From the October 21, 1994 Just a Thought column by Arthur Railton:

At least a dozen times since Labor Day I’ve been asked, “Did you have a fun summer?” Those of us who live here don’t spend much time thinking about having fun in summer. We’re too busy making sure that everybody else is. Marge and I have a full-time summer job making sure everyone who visits us has fun. The thought that we should be having fun ourselves doesn’t enter our minds. I don’t know what she would say if at breakfast I said, “Let’s have fun today.”

How could we find time to have fun? The kind of fun that you’re supposed to have in summer. Certainly, she couldn’t. She’s too busy shopping, cooking, stocking the refrigerator, getting ferry reservations. For her, that’s summer fun. Making sure everybody else is having fun. I have a fun summer my way: picking up the mail, running a few errands, keeping the boats afloat, the yard moved, the deck furniture painted. It’s all fun. It must be or I wouldn’t be doing it. Nobody’s making me.

For us, summer fun is a joyous half hour of quiet when everybody else is out sailing or at the beach and we have nothing to do but the crossword puzzle or to watch the boats. And wave as they sail by. That’s our summer fun. Might not sound like much fun, but it is.

July and August are happy months because we’re watching everybody else have fun. We’re here all year. We don’t have to have our fun in summer. We have all year.

For them, time is short. They’ve got to crowd in as much fun as possible. Got to keep doing things. Going to the beach, building sand castles, riding the waves, golfing, sailing, rowing, anything to have fun. Fun in the sun, it’s called. Others, with even less time to spend, have to “see” the whole Island in a day. That’s why they came, to see the Island. And they will, all in one day. Fun for them is riding a buzzing moped, dodging tour buses, getting a great view of asphalt. They can’t see the Island’s beauty, they’re too busy watching the road and the traffic. What’s important is to be able to go back home and tell friends they’ve seen the Island, and wearing a T-shirt to prove it.

The more athletic of the fun-seekers rent bikes and head for Gay Head, huffing and puffing up Chilmark’s hills. After a few minutes at the Cliffs, time enough for a cold drink and a view of distant Cuttyhunk, they’re back in the saddle, back to the pedals. Got to get to Vineyard Haven in time for the ferry.

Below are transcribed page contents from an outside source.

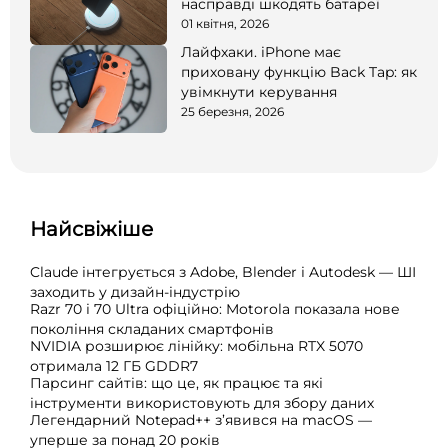
насправді шкодять батареї
01 квітня, 2026
Лайфхаки. iPhone має
приховану функцію Back Tap: як
увімкнути керування
25 березня, 2026
Найсвіжіше
Claude інтегрується з Adobe, Blender і Autodesk — ШІ
заходить у дизайн-індустрію
Razr 70 і 70 Ultra офіційно: Motorola показала нове
покоління складаних смартфонів
NVIDIA розширює лінійку: мобільна RTX 5070
отримала 12 ГБ GDDR7
Парсинг сайтів: що це, як працює та які
інструменти використовують для збору даних
Легендарний Notepad++ з’явився на macOS —
уперше за понад 20 років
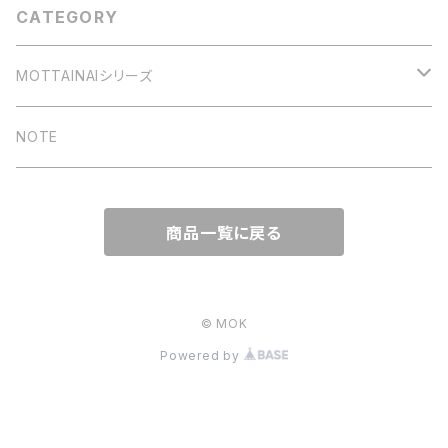
CATEGORY
MOTTAINAIシリーズ
TSUMIKI
NOTE
MEMO
商品一覧に戻る
端紙アソート
端紙パット
© MOK
Powered by
端紙メモパット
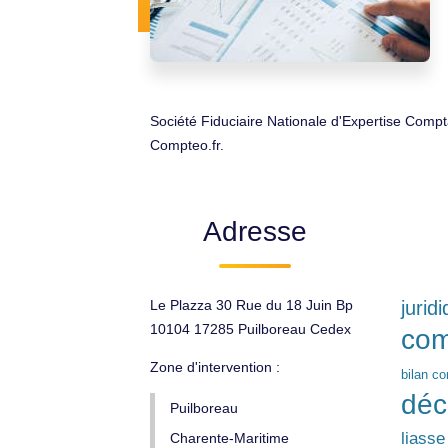
Société Fiduciaire Nationale d'Expertise Compt
Compteo.fr.
Adresse
Le Plazza 30 Rue du 18 Juin Bp
jurid
10104 17285 Puilboreau Cedex
com
Zone d'intervention :
bilan c
déc
Puilboreau
liasse
Charente-Maritime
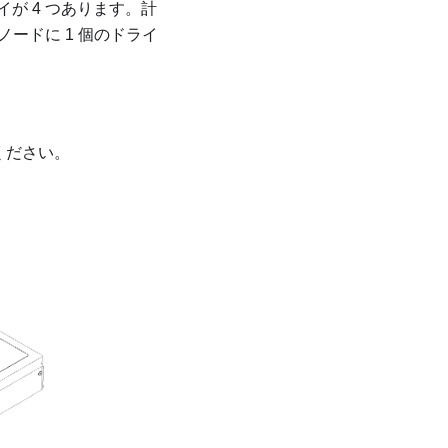
が 4 つあります。計
ードに 1 個のドライ
ください。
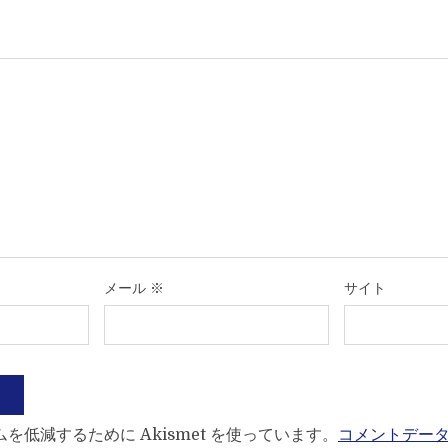
メール
※
サイト
を低減するために Akismet を使っています。
コメントデー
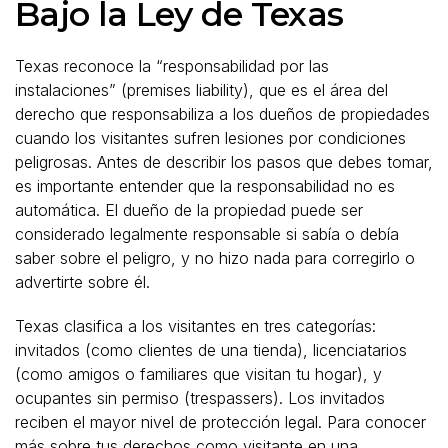
Bajo la Ley de Texas
Texas reconoce la “responsabilidad por las
instalaciones” (premises liability), que es el área del
derecho que responsabiliza a los dueños de propiedades
cuando los visitantes sufren lesiones por condiciones
peligrosas. Antes de describir los pasos que debes tomar,
es importante entender que la responsabilidad no es
automática. El dueño de la propiedad puede ser
considerado legalmente responsable si sabía o debía
saber sobre el peligro, y no hizo nada para corregirlo o
advertirte sobre él.
Texas clasifica a los visitantes en tres categorías:
invitados (como clientes de una tienda), licenciatarios
(como amigos o familiares que visitan tu hogar), y
ocupantes sin permiso (trespassers). Los invitados
reciben el mayor nivel de protección legal. Para conocer
más sobre tus derechos como visitante en una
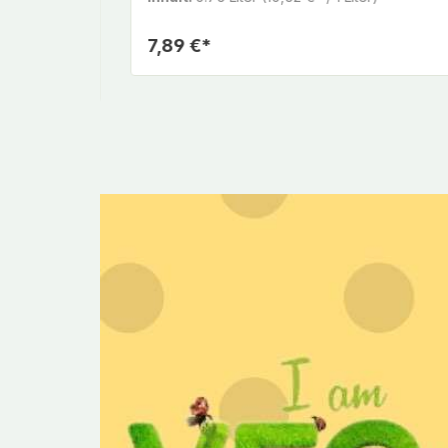
7,89 €*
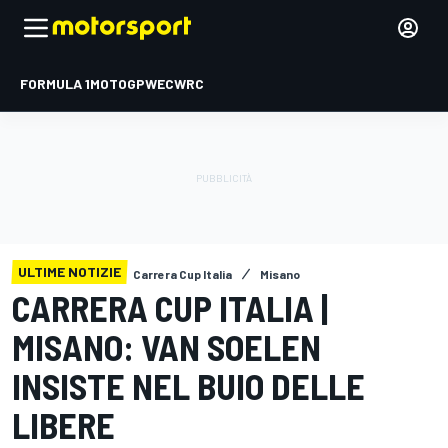
FORMULA 1
MOTOGP
WEC
WRC
ULTIME NOTIZIE
Carrera Cup Italia
Misano
CARRERA CUP ITALIA |
MISANO: VAN SOELEN
INSISTE NEL BUIO DELLE
LIBERE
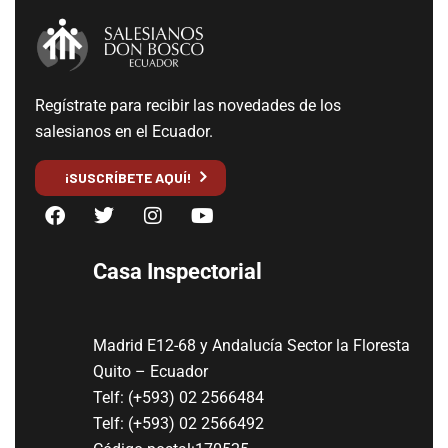
Regístrate para recibir las novedades de los
salesianos en el Ecuador.
¡SUSCRÍBETE AQUÍ!
Casa Inspectorial
Madrid E12-68 y Andalucía Sector la Floresta
Quito – Ecuador
Telf: (+593) 02 2566484
Telf: (+593) 02 2566492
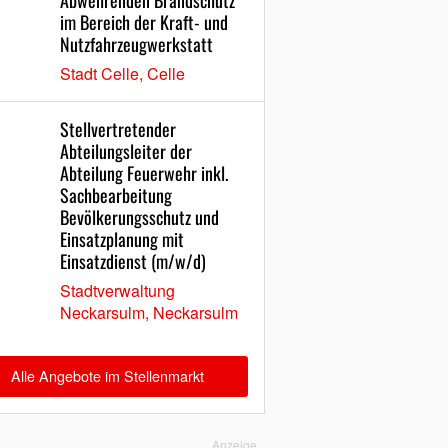
Abwehrenden Brandschutz
im Bereich der Kraft- und
Nutzfahrzeugwerkstatt
Stadt Celle, Celle
Stellvertretender
Abteilungsleiter der
Abteilung Feuerwehr inkl.
Sachbearbeitung
Bevölkerungsschutz und
Einsatzplanung mit
Einsatzdienst (m/w/d)
Stadtverwaltung
Neckarsulm, Neckarsulm
Alle Angebote im Stellenmarkt
Anzeige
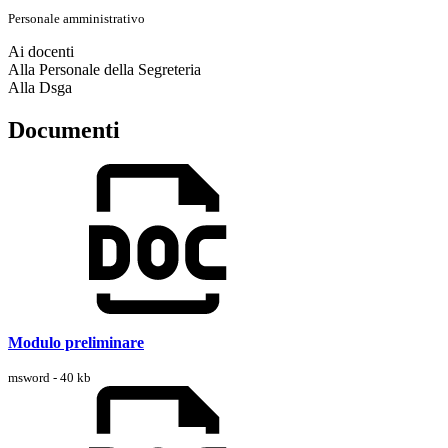
Personale amministrativo
Ai docenti
Alla Personale della Segreteria
Alla Dsga
Documenti
Modulo preliminare
msword - 40 kb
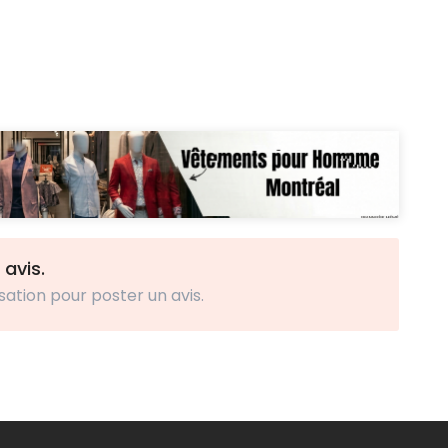
 avis.
sation pour poster un avis.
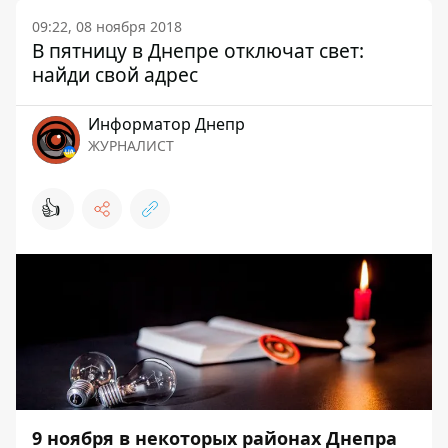
09:22, 08 ноября 2018
В пятницу в Днепре отключат свет:
найди свой адрес
Информатор Днепр
ЖУРНАЛИСТ
👍
9 ноября в некоторых районах Днепра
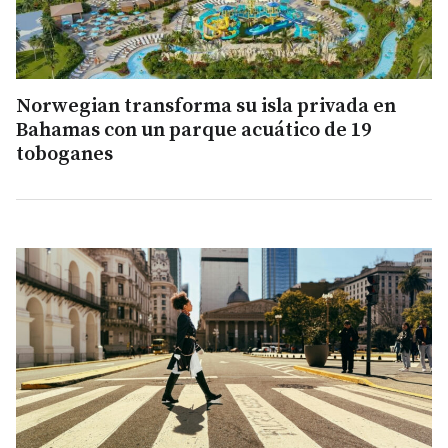
Norwegian transforma su isla privada en
Bahamas con un parque acuático de 19
toboganes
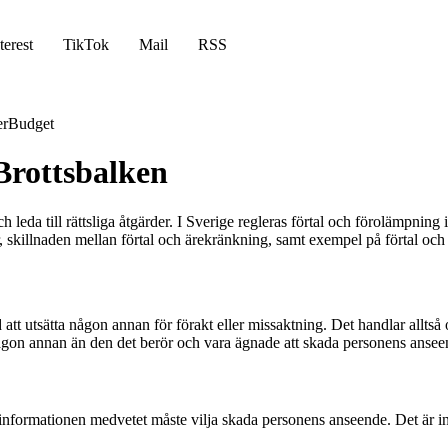
terest
TikTok
Mail
RSS
er
Budget
Brottsbalken
eda till rättsliga åtgärder. I Sverige regleras förtal och förolämpning i
, skillnaden mellan förtal och ärekränkning, samt exempel på förtal oc
d att utsätta någon annan för förakt eller missaktning. Det handlar allt
 någon annan än den det berör och vara ägnade att skada personens ansee
er informationen medvetet måste vilja skada personens anseende. Det är inte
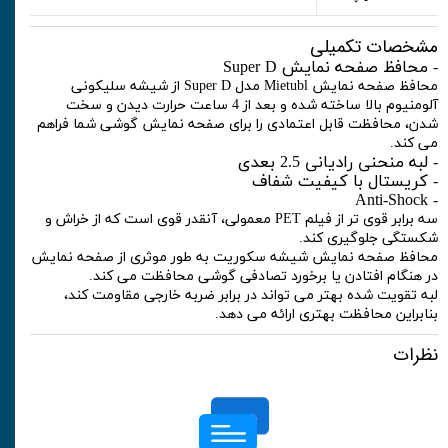
مشخصات تکمیلی
- محافظ صفحه نمایش Super D
محافظ صفحه نمایش Mietubl مدل Super D از شیشه سلیکونی
آلومنیوم بالا ساخته شده و بعد از 4 ساعت حرارت دیدن و سخت
شدن، محافظت قابل اعتمادی را برای صفحه نمایش گوشی شما فراهم
می کند.
- لبه منحنی رادیانی 2.5 بعدی
- کریستال با کیفیت شفاف
- Anti-Shock
سه برابر قوی تر از فیلم PET معمولی، آنقدر قوی است که از خراش و
شکستگی جلوگیری کند.
محافظ صفحه نمایش شیشه سکوریت به طور موثری از صفحه نمایش
در هنگام افتادن یا برخورد تصادفی گوشی محافظت می کند.
لبه تقویت شده بهتر می تواند در برابر ضربه خارجی مقاومت کند،
بنابراین محافظت بهتری ارائه می دهد.
نظرات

Fun is not easy to define, even when you’re having it. For lots of folks, it’s fun just strolling along Main street, looking in the shop windows, licking an ice cream cone. Something they could do anywhere, even at home. But it’s more fun on Martha’s Vineyard. Strolling down Main Street is something those of us who live here never do, at least not in July and August. We’re the ones you see walking fast, dodging in and out of the strollers like open-filed runners, looking worried, wondering if we’ll get back home in time to start the grille for a fun-filled family cookout. We’re the only ones who aren’t smiling. But that’s our way of having fun in the summer. For some, it’s fun to bounce along in a noisy tour bus, listening to the driver describe our Island. It’s amazing how funny his version is. It’s all in fun, of course. We are having a fun summer, aren’t we?

But none of this is my kind of fun. I have more fun in winter, walking along those same streets on a cold, crisp morning when the sharp west wind makes my ears tingle, my nose drip. It’s always more fun to walk in the winter. But when you come in the house, stamping the snow from your boots, nobody asks, “Are you having fun?” You’re not supposed to be having fun, that’s something you’re allowed to have only on sunny days in summer.

Why is it that nobody ever asks, “Are you having a fun fall?” Or a fun winter. Instead, they ask, “Are you having a rough winter?” Especially on postcards from Florida. Folks down there are hoping it’s rough. The rougher, the better. After all, down there everybody is having a fun winter, standing for hours in a luke warm swimming pool or playing bridge in an air-conditioned playroom.

As for me, I have fun all year, whether I act like it or not. Sometimes I have fun in the library stacks, poring over a pile of books. Sometimes, I’m in the yard listening to chestnuts fall. Or the squirrels growl. Sometimes, I’m raking leaves or shoveling snow. And I’m having fun.

Fun comes easy right now, in the fall. There is hardly a day when I don’t tell myself how much fun I’m having just being alive. Especially here on our choice bit of geography, surrounded by the bluest water, speckled with lacy whitecaps that bring it to life, making it into a happy and joyful ocean. How much more beauty there is in an autumn ocean than in the calm, quiet ocean of summer. Ask a windsurfer. This is when the wind brings the ocean to life. It’s fun just to stand on the beach and stare at it. No sunblock required, no beach umbrella needed, no cars to block the view. It’s just plain fun,

“Are you having a fun fall?”

Indeed, I am. And if you ask me in January, I’ll be having a fun winter, too. Just don’t ask me in April.